A certain magic wand seems to have been waved over the Parisian Couture Maisons this season, raised as a sword against a creeping minimalist dragon. Last week’s Spring 2015 Couture catwalks were infused with sugar-coated frous frous, ballerina pink and ball gowns, sweetheart bustiers, elbow-length gloves, endless meters of tulle, satin bows, blooming flowers, lace headpieces and delicate feathers. Thus, get ready to put on your princess airs, wear your sweetest smile and sparkle sans souci.
At Alexis Mabille, Parisian grand soir styles took the form of glamorously draped, monochromatic, luminous satin evening gowns, as well as black sequined floor-scraping ones, while the Cinderella part was gracefully played by a short cocktail dress in light pink and black lace.

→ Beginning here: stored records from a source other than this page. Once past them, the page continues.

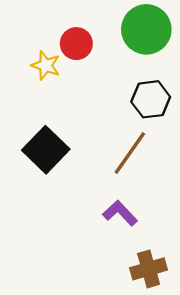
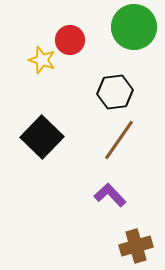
black hexagon: (151, 99) -> (115, 92), moved

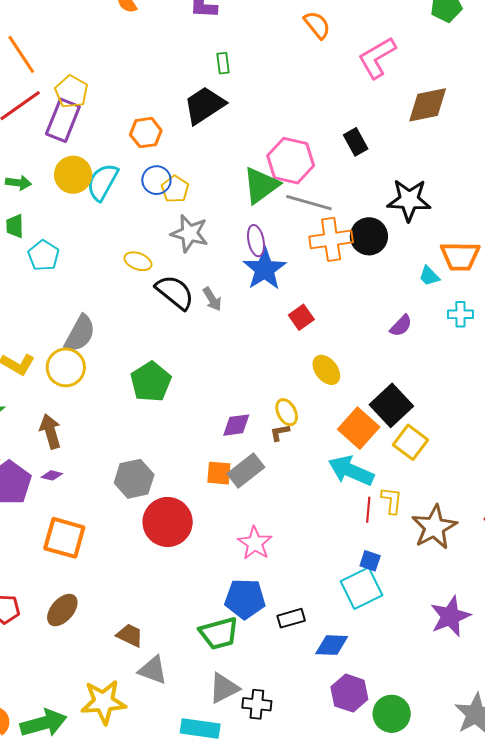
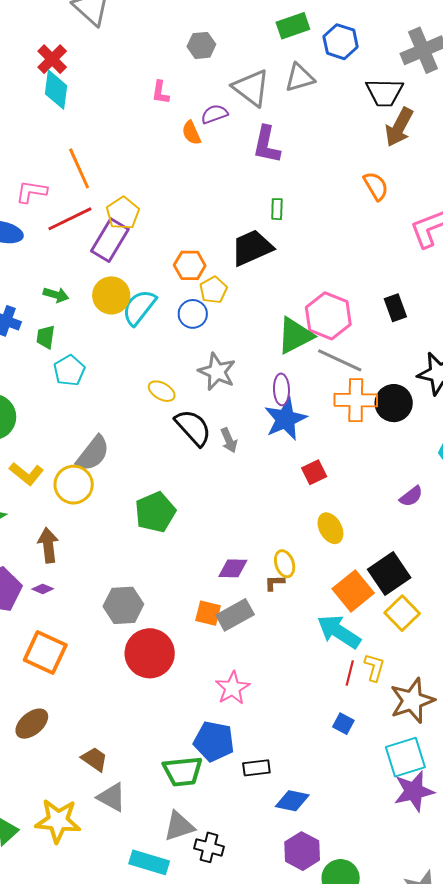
yellow pentagon: (175, 189) -> (213, 290), moved
cyan square: (362, 588) -> (405, 757), moved

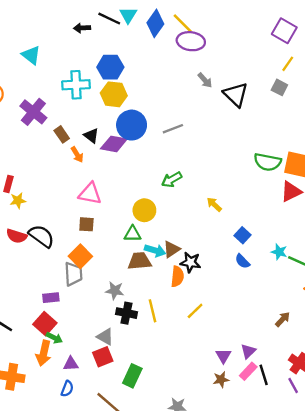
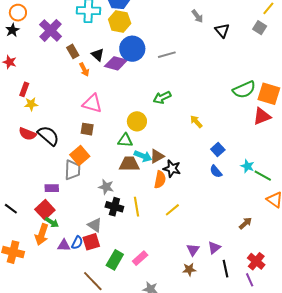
black triangle: (236, 94) -> (222, 30), size x0.7
green semicircle: (267, 162) -> (244, 90), turned -40
pink rectangle: (248, 371) -> (140, 258), moved
blue semicircle: (67, 389) -> (77, 243), moved

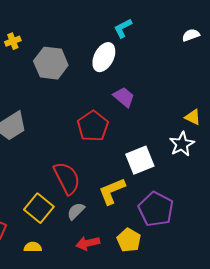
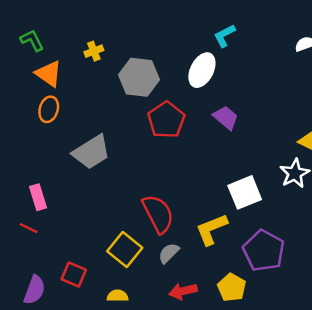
red pentagon: (93, 126) -> (166, 120), moved

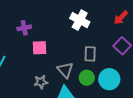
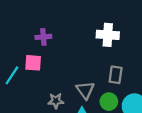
white cross: (80, 20) -> (108, 35), turned -30
pink square: (40, 48) -> (33, 63), moved

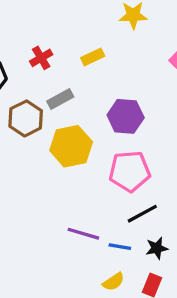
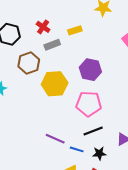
red cross: (41, 58) -> (43, 27), turned -32
gray rectangle: (60, 99) -> (52, 45), moved

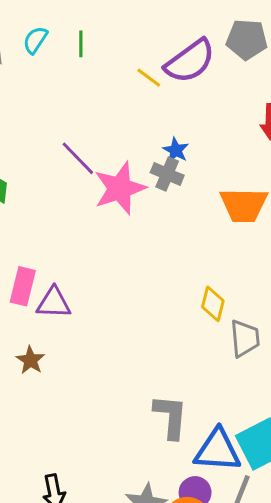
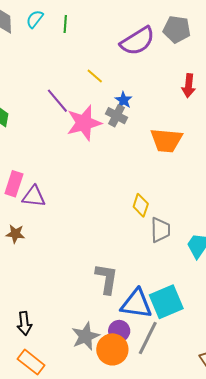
yellow line: (149, 78) -> (95, 76), moved
brown star: (30, 360) -> (15, 234), turned -30

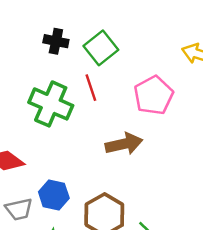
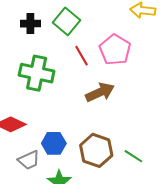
red line: (91, 88) -> (82, 56), moved

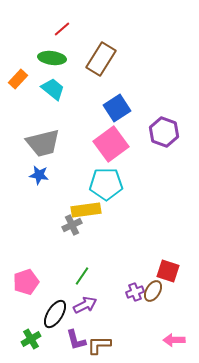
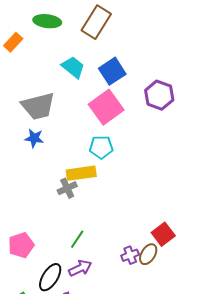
cyan trapezoid: (53, 89) -> (73, 67), moved
cyan pentagon: (106, 184) -> (101, 147), size x0.7
red square: (168, 271) -> (163, 234), turned 35

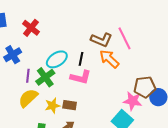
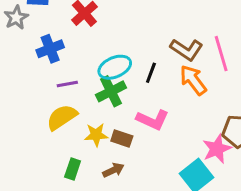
purple line: (28, 76) -> (67, 84), turned 64
green cross: (45, 77) -> (111, 91), moved
pink L-shape: (81, 77) -> (153, 120), moved
pink star: (133, 101) -> (217, 149), turned 30

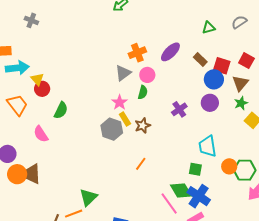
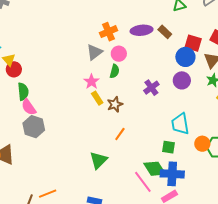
purple ellipse: (170, 52) -> (142, 30), turned 40
brown rectangle: (200, 59) -> (165, 32), moved
green semicircle: (61, 110) -> (23, 92), moved, turned -30
gray hexagon: (112, 129) -> (34, 127), moved
pink semicircle: (41, 134) -> (29, 107), moved
orange line: (141, 164) -> (120, 134), moved
blue cross: (199, 196) -> (172, 174), turned -30
green triangle: (88, 197) -> (98, 160), moved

Chanel presented a magnificent, youthful, flower-themed collection of light outfits in tonic tones, signature white and black or pastel tweed ensembles, beautiful, ethereal full skirts and strictly cut pencil ones with dropped waists and short crop top-like shirts and jackets. Very remarkable was the intricate patchwork of textures and fabrics, particularly the sequin embroidery, crêpe paper-like floral appliqués, and beadwork, all of which contributed to the poetic aura of Karl’s collection.
Brilliant also was Giambatista Valli’s princess collection of fluffy dresses in tulle and silk with beaded and embroidered detailing. White, black and pink were omnipresent, while romantic, faded wall paper-like florals and satin Houndstooth prints embellished delicate full-skirted and impressively light ball gowns. The excellent styling of the models, like the polka-dotted veil that accompanied the black hairpiece and super elegant high-heeled sandals gave a finishing touch to the infinitely pretty whole.

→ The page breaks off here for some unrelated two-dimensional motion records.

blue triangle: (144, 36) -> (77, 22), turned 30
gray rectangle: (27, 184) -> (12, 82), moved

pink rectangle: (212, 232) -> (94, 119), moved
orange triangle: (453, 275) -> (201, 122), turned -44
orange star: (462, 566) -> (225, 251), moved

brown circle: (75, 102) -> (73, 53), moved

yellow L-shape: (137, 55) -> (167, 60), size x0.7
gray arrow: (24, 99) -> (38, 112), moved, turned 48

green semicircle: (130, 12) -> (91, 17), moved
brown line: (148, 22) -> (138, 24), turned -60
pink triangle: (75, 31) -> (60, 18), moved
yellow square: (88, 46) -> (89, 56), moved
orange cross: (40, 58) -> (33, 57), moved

As for Jean Paul Gaultier, his models revealed the wearer’s inner princess self through a full skirt of tulle that accidentally appeared under an otherwise classic trench coat. There were also half dress/half suit outfits in black and gold satin that played on the designer’s famous signature masculine/feminine codes or even half dress/half business jacket gowns that poked fun at various female roles such working girl vs. midnight temptress both at once and in a single outfit. An ever so Gaultier collection indeed, with all its usual humour and love of paradox, but most of all, with a total mastery of composition.
Elie Saab is accustomed to designing gorgeous princess-inspired ball gowns and this season offered yet another opportunity to admire his extremely luxurious fabrics and glamorous array of Haute Couture techniques that are a constant marvel for the eyes.
Full-skirted ball gowns even made a guest appearance at Stephane Rolland. While building on the house’s typical architectural cuts, which have been reworked and refined through the years, Stephane used crinoline shapes and silk gauze embroidered with gypsophile, latex or lacquered lace on modern tops, skirts, dresses and jumpsuits, for a very contemporary version of a fairytale princess, indeed.
Last but not least, Georges Hobeika’s princess had a curious Audrey Hepburn charm, and carried with it a certain alluring nostalgia for the 1950s and their pastel hues, Peter Pan collars, bow belts or retro, matching shoes.